5. The method for detecting an aerial photographing target based on asymmetric implicit field and continuous decoding according to claim 4, wherein the specific process of parallel mapping output predicted values in step S4 is as follows: for the first Querying the coordinates, encoding the position into a function Fusing feature vectors with high dimensions Performing splicing operation on channel dimension to generate joint input tensor ; Will combine the input tensors Sending the deep hidden state vector into an implicit coordinate decoder formed by stacking 3 layers of all connection layers, and outputting the deep hidden state vector after LayerNorm normalization and nonlinear mapping of a ReLU activation function ; Deep hidden state vector Input to two parallel single-layer fully-connected branch networks, classification prediction branch output dimension is Class logic value vector of (a) Wherein The total number of the categories of the aerial photographing targets is set, and the branch output of the regression prediction of the boundary frame is set with the current floating point query coordinates For the target center, the relative width predicted value of the corresponding continuous boundary box under the whole graph proportion And relative altitude predictions 。

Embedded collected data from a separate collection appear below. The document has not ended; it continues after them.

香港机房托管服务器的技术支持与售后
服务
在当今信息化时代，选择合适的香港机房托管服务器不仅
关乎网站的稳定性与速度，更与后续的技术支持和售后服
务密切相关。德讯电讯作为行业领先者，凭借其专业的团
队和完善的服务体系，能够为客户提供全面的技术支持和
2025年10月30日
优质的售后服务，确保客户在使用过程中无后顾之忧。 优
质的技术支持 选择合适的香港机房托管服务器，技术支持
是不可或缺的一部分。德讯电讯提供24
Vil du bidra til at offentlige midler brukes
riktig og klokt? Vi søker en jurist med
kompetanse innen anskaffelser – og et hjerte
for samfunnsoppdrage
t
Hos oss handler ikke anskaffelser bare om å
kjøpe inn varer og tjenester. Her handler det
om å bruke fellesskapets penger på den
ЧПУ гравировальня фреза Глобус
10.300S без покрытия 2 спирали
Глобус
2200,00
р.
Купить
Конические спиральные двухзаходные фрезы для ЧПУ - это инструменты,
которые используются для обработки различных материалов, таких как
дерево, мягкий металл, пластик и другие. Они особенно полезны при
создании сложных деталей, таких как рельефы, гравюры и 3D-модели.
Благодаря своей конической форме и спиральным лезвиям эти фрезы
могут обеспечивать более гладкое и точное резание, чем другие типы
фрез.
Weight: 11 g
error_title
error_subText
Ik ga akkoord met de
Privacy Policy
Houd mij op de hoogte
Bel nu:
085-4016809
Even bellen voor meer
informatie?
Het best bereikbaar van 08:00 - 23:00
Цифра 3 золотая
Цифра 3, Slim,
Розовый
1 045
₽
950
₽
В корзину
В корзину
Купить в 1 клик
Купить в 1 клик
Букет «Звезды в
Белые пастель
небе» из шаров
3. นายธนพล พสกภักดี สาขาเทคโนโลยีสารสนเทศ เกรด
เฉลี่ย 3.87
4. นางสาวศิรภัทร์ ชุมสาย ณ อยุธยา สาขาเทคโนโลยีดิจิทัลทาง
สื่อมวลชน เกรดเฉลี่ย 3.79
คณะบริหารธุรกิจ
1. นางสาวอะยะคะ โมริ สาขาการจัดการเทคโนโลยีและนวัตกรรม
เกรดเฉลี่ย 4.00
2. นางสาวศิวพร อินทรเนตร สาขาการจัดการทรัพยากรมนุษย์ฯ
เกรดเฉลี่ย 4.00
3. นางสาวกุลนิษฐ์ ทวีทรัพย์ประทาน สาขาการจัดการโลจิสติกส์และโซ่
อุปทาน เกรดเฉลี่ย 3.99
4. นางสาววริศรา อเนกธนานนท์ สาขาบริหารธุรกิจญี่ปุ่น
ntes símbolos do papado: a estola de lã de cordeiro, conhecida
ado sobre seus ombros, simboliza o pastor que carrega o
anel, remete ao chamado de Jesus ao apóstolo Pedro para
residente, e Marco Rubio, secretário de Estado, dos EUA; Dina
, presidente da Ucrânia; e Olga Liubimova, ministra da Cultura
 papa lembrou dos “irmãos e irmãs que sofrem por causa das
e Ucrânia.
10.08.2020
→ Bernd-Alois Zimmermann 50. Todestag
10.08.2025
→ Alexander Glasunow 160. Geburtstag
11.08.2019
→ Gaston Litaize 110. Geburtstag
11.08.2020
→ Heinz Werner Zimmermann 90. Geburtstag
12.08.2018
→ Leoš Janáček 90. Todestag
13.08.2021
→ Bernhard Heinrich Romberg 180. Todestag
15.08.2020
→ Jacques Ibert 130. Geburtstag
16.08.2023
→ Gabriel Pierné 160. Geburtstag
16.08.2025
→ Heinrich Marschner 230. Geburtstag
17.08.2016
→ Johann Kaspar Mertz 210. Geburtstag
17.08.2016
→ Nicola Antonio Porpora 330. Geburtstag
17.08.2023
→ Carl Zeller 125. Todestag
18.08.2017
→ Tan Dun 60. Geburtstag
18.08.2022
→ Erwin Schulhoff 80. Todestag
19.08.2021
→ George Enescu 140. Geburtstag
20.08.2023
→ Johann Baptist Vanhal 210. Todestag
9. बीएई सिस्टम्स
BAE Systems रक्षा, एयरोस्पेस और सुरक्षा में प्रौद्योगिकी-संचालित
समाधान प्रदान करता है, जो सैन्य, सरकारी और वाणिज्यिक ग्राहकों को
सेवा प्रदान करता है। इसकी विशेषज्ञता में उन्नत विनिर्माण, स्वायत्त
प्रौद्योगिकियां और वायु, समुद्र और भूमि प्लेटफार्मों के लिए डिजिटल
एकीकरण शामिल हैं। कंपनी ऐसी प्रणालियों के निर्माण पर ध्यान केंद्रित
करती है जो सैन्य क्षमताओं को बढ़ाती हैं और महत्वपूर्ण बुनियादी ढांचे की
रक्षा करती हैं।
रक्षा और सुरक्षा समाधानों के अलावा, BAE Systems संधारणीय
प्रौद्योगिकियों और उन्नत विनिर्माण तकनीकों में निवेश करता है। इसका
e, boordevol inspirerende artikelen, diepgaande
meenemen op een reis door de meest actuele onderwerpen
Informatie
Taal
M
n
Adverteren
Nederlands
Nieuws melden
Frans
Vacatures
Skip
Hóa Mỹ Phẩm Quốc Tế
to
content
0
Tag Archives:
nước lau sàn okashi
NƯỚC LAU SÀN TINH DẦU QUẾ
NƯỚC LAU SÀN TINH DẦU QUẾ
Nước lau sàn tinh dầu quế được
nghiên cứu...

6. The method for detecting an aerial photographing target based on asymmetric implicit field and continuous decoding according to claim 5, wherein the specific process of calculating the total loss of the complex in step S5 is as follows: Construction of the Total loss function The calculation formula is as follows: Wherein, the The weight coefficient is lost for classification; The regression loss weight coefficient; to classify focus loss; Regression loss for bounding boxes; Classification of focus loss The calculation formula is as follows: Wherein, the Query the total number of points for positive samples; The total number of query points generated for a single training; The total number of categories of the aerial photography targets; a true tag binary indicator; Class logic value vector output for classifying branches Predictive probability values mapped by Sigmoid activation functions; Is a positive and negative sample balance factor; Parameters are adjusted for difficult samples; boundary box regression loss The calculation formula is as follows: Wherein, the Querying a set of point indexes for all positive samples; And The relative width and height label values of the corresponding real target boundary box; As a result of the relative width prediction value, Is a relative altitude predictor; as a function of the smoothed absolute error.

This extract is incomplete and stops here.